┏━━

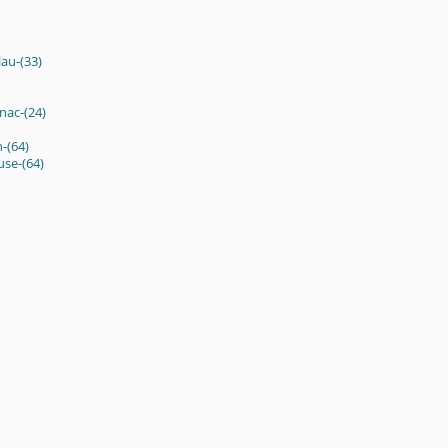
lau-(33)
nac-(24)
-(64)
use-(64)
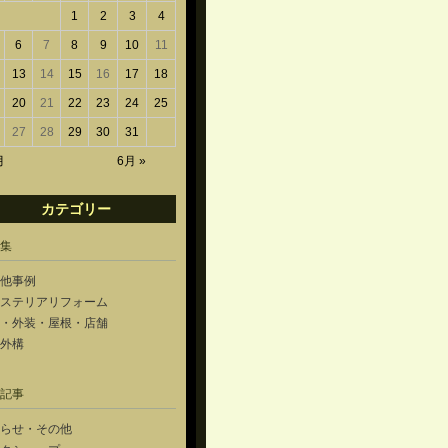
1
2
3
4
6
7
8
9
10
11
13
14
15
16
17
18
20
21
22
23
24
25
27
28
29
30
31
月
6月 »
カテゴリー
集
他事例
ステリアリフォーム
・外装・屋根・店舗
外構
記事
らせ・その他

┗━━

## [EXERCISE INSTRUCTIONS]
Return the listing verbatim, pictures omitted.

## [EXERCISE RESPONSE]
lau-(33)
nac-(24)
-(64)
use-(64)
1
2
3
4
6
7
8
9
10
11
13
14
15
16
17
18
20
21
22
23
24
25
27
28
29
30
31
月
6月 »
カテゴリー
集
他事例
ステリアリフォーム
・外装・屋根・店舗
外構
記事
らせ・その他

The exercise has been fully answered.